Don’t try – just do it
You know the situation – you meet a former acquaintance in the street, chat a little awkwardly about what’s been happening in the years since you last met, and as you part to go on your separate ways one person says “We must try and get together, sometime!”
Or you ask someone to do you a favour and they reply “OK, I’ll try and get that done.”
Now imagine I said to you “I want you to try and touch the tip of your nose with your index finger” you would likely find that a strange request, providing you were not in some way disabled. It’s easy to do it, there’s no chance of failure, so why use “try”?
However if I asked you to “Try and touch the ceiling” that would sound and feel more sensible. Because there’s no certainty that you can touch the ceiling – most ceilings are too high.

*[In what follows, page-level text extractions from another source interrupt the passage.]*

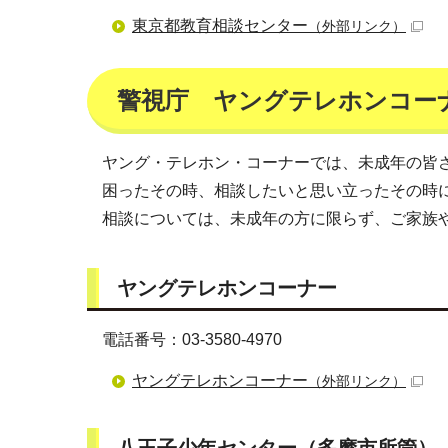
東京都教育相談センター
（外部リンク）
警視庁 ヤングテレホンコー
ヤング・テレホン・コーナーでは、未成年の皆さ
困ったその時、相談したいと思い立ったその時
相談については、未成年の方に限らず、ご家族
ヤングテレホンコーナー
電話番号：03-3580-4970
ヤングテレホンコーナー
（外部リンク）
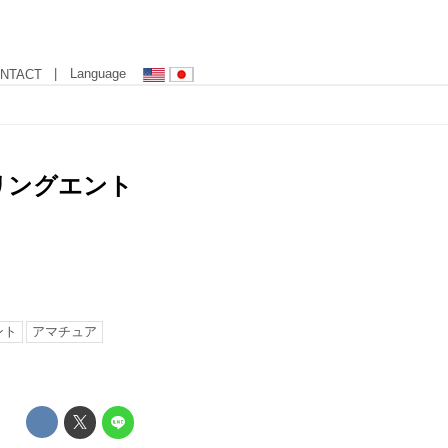
| Language
NTACT
プリングエント
ント
アマチュア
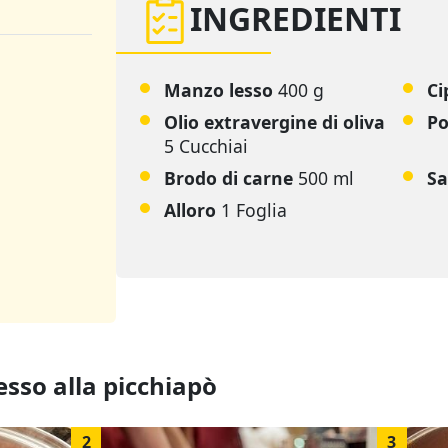
INGREDIENTI
Manzo lesso
400 g
Ci
Olio extravergine di oliva
Po
5 Cucchiai
Brodo di carne
500 ml
Sa
Alloro
1 Foglia
esso alla picchiapò
2
3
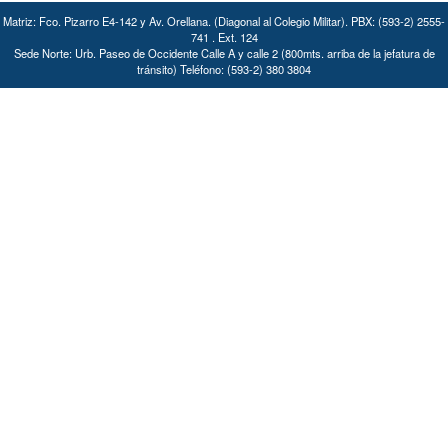
Matriz: Fco. Pizarro E4-142 y Av. Orellana. (Diagonal al Colegio Militar). PBX: (593-2) 2555-
741 . Ext. 124
Sede Norte: Urb. Paseo de Occidente Calle A y calle 2 (800mts. arriba de la jefatura de
tránsito) Teléfono: (593-2) 380 3804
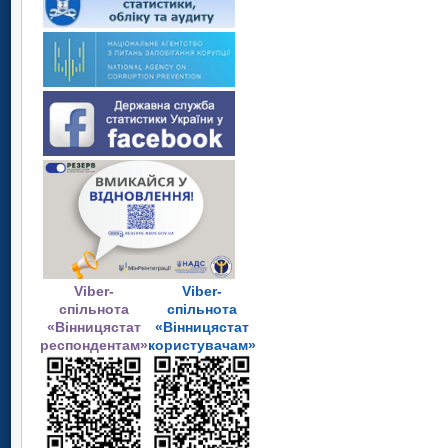
Viber-
Viber-
спільнота
спільнота
«Вінницястат
«Вінницястат
респондентам»
користувачам»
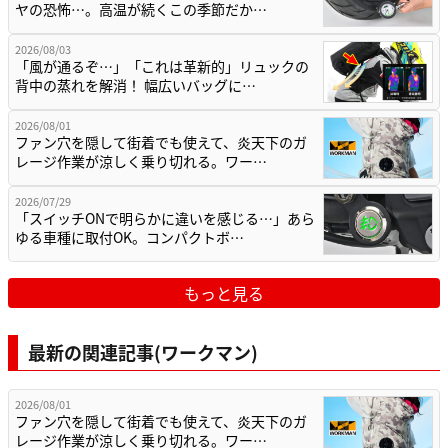
ヤの恐怖…。高温が続くこの季節だか…
2026/08/03
「風が通るぞ…」「これは革新的」リュックの
背中の蒸れを解消！ 幅広いバッグに…
2026/08/01
ファン穴を隠して街着でも使えて、炎天下のガ
レージ作業が涼しく乗り切れる。ワー…
2026/07/29
「スイッチONで明らかに違いを感じる…」あら
ゆる車種に取付OK。コンパクトボ…
もっと見る
最新の関連記事(ワークマン)
2026/08/01
ファン穴を隠して街着でも使えて、炎天下のガ
レージ作業が涼しく乗り切れる。ワー…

What comes out of all of these examples?
That we only use the word TRY when we expect or assume failure!
“We must try and get together sometime” means something like “I thought I’d got rid of you and I haven’t the assertiveness to tell you I hope I never see you again!”
“I’ll try and get that done” means “I am not going to tell you I cannot or will not do it – but don’t hold your breath waiting for me to do it!”
But it’s only a figure of speech
Perhaps. But figures pf speech often give strong clues about what is going on in the background. They can be a form of leakage from the underlying emotions. Especially if you listen to them carefully and take them literally.
Words like ‘try’ indicate what we are really thinking – and, perhaps, do not want to admit even to ourselves.
The words you use sub-vocally in your self talk affect your mood. And the words you use out loud affect both my your own and other people’s moods.
“Try” creates doubt – in your own mind and in the minds of others – and suggests that it is unlikely that you will succeed.
Replace ‘try’ with ‘will’
Us it for a while and decide for yourself if it makes a difference to how you feel and to how people respond to you.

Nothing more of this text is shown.